◇関西学生野球連盟春季リーグ第2節2回戦 立命大6―5近大(2026年4月12日 甲子園)

 関西学生野球の春季リーグ第2節2回戦が12日に行われ、立命大が近大にサヨナラ勝利を飾って白星発進を決めた。

 今秋ドラフト候補に挙がる最速151キロ左腕の有馬伽久(4年)は、1回4失点で降板。被安打3、4与四球と本調子とは程遠い姿に片山正之監督は「左手人差し指に豆ができ、いい状態になる前に試合を迎えることになった。それでも、うちのエースですから。初戦はエースでいこうと思った」と説明した。

 今季開幕前に左手指に豆ができ、練習試合では最長5回しか投げられなかった。万全の調整とは言えない状況でも、有馬は「いい準備をしてきたつもり。自分が重圧や緊張感に負けただけ。自分自身の力がなかった」と一切言い訳しなかった。

 相手先発の近大・宮原廉(4年)との今秋ドラフト候補対決に、甲子園にはNPB11球団のスカウトが集結。好投でのアピールとはならずも、春初戦から高い注目度を伺わせた。
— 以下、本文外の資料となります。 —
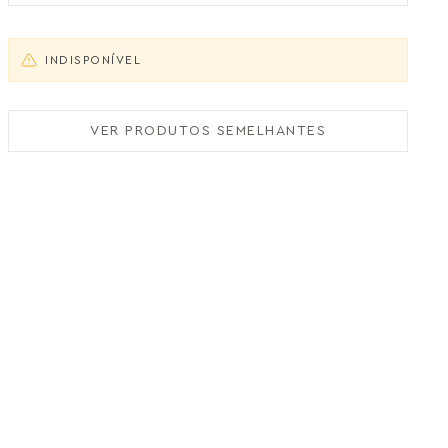
INDISPONÍVEL
VER PRODUTOS SEMELHANTES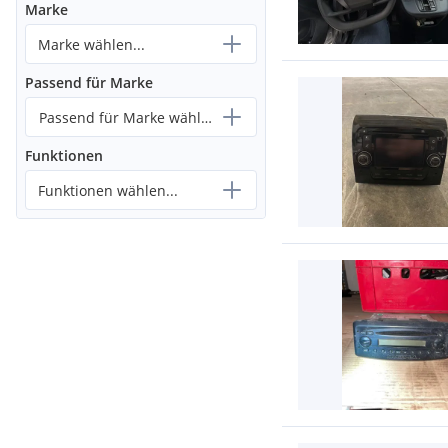
Marke
Marke wählen...
Passend für Marke
Passend für Marke wählen...
Funktionen
Funktionen wählen...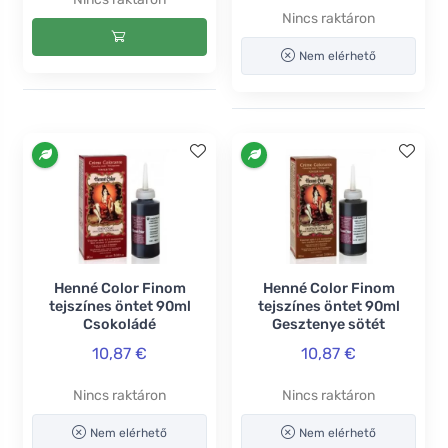
Nincs raktáron
Nem elérhető
Henné Color Finom
Henné Color Finom
tejszínes öntet 90ml
tejszínes öntet 90ml
Csokoládé
Gesztenye sötét
10,87 €
10,87 €
Nincs raktáron
Nincs raktáron
Nem elérhető
Nem elérhető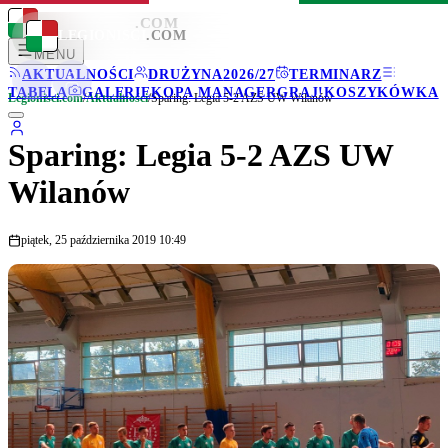
LEGIONISCI
.COM
LEGIONISCI
.COM
MENU
AKTUALNOŚCI
DRUŻYNA
2026/27
TERMINARZ
TABELA
GALERIE
KOPA MANAGER
GRAJ!
KOSZYKÓWKA
Legionisci.com
/
Aktualności
/
Sparing: Legia 5-2 AZS UW Wilanów
Sparing: Legia 5-2 AZS UW
Wilanów
piątek, 25 października 2019 10:49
 ◇有馬 伽久(ありま・がく)2004年(平16)7月29日生まれ、奈良県田原本町出身の21歳。小1から平野パイレーツで野球を始め、中学は田原本中の軟式野球部に所属。愛工大名電(愛知)では2年秋から背番号1を背負い、甲子園には2年夏と3年夏の2度出場。立命大では1年春にリーグ戦初登板。3年秋の明治神宮大会では大会記録となる10者連続三振を達成。50メートル走6秒3。1メートル75、80キロ。左投げ左打ち。